Work request:
Output every record word for word.
•••••
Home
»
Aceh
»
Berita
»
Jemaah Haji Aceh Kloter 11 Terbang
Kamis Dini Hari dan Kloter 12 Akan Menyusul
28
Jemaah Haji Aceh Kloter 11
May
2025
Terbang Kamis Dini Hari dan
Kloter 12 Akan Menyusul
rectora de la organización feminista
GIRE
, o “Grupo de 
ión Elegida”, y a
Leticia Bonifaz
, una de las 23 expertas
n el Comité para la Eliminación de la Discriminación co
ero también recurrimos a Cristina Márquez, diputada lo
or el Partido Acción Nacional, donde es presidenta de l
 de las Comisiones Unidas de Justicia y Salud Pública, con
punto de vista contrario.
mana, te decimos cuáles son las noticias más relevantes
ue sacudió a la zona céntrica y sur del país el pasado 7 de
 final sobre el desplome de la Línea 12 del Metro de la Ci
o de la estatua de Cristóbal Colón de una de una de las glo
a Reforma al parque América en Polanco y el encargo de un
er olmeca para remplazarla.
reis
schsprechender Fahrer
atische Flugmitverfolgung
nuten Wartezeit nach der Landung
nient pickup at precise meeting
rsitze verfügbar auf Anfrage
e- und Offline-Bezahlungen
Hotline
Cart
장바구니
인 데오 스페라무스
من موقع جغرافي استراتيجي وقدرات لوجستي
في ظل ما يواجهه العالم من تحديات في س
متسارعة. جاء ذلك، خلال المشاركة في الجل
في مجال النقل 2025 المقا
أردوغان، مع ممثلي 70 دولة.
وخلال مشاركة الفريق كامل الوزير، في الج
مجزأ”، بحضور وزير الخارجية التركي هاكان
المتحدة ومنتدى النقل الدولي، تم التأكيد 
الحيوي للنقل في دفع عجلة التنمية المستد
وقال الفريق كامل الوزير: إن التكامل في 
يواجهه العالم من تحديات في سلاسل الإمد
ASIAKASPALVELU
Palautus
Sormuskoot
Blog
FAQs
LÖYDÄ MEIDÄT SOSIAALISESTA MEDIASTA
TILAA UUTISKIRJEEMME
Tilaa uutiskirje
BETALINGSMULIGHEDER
•••••
Written response:
Home
»
Aceh
»
Berita
»
Jemaah Haji Aceh Kloter 11 Terbang
Kamis Dini Hari dan Kloter 12 Akan Menyusul
28
Jemaah Haji Aceh Kloter 11
May
2025
Terbang Kamis Dini Hari dan
Kloter 12 Akan Menyusul
rectora de la organización feminista
GIRE
, o “Grupo de 
ión Elegida”, y a
Leticia Bonifaz
, una de las 23 expertas
n el Comité para la Eliminación de la Discriminación co
ero también recurrimos a Cristina Márquez, diputada lo
or el Partido Acción Nacional, donde es presidenta de l
 de las Comisiones Unidas de Justicia y Salud Pública, con
punto de vista contrario.
mana, te decimos cuáles son las noticias más relevantes
ue sacudió a la zona céntrica y sur del país el pasado 7 de
 final sobre el desplome de la Línea 12 del Metro de la Ci
o de la estatua de Cristóbal Colón de una de una de las glo
a Reforma al parque América en Polanco y el encargo de un
er olmeca para remplazarla.
reis
schsprechender Fahrer
atische Flugmitverfolgung
nuten Wartezeit nach der Landung
nient pickup at precise meeting
rsitze verfügbar auf Anfrage
e- und Offline-Bezahlungen
Hotline
Cart
장바구니
인 데오 스페라무스
من موقع جغرافي استراتيجي وقدرات لوجستي
في ظل ما يواجهه العالم من تحديات في س
متسارعة. جاء ذلك، خلال المشاركة في الجل
في مجال النقل 2025 المقا
أردوغان، مع ممثلي 70 دولة.
وخلال مشاركة الفريق كامل الوزير، في الج
مجزأ”، بحضور وزير الخارجية التركي هاكان
المتحدة ومنتدى النقل الدولي، تم التأكيد 
الحيوي للنقل في دفع عجلة التنمية المستد
وقال الفريق كامل الوزير: إن التكامل في 
يواجهه العالم من تحديات في سلاسل الإمد
ASIAKASPALVELU
Palautus
Sormuskoot
Blog
FAQs
LÖYDÄ MEIDÄT SOSIAALISESTA MEDIASTA
TILAA UUTISKIRJEEMME
Tilaa uutiskirje
BETALINGSMULIGHEDER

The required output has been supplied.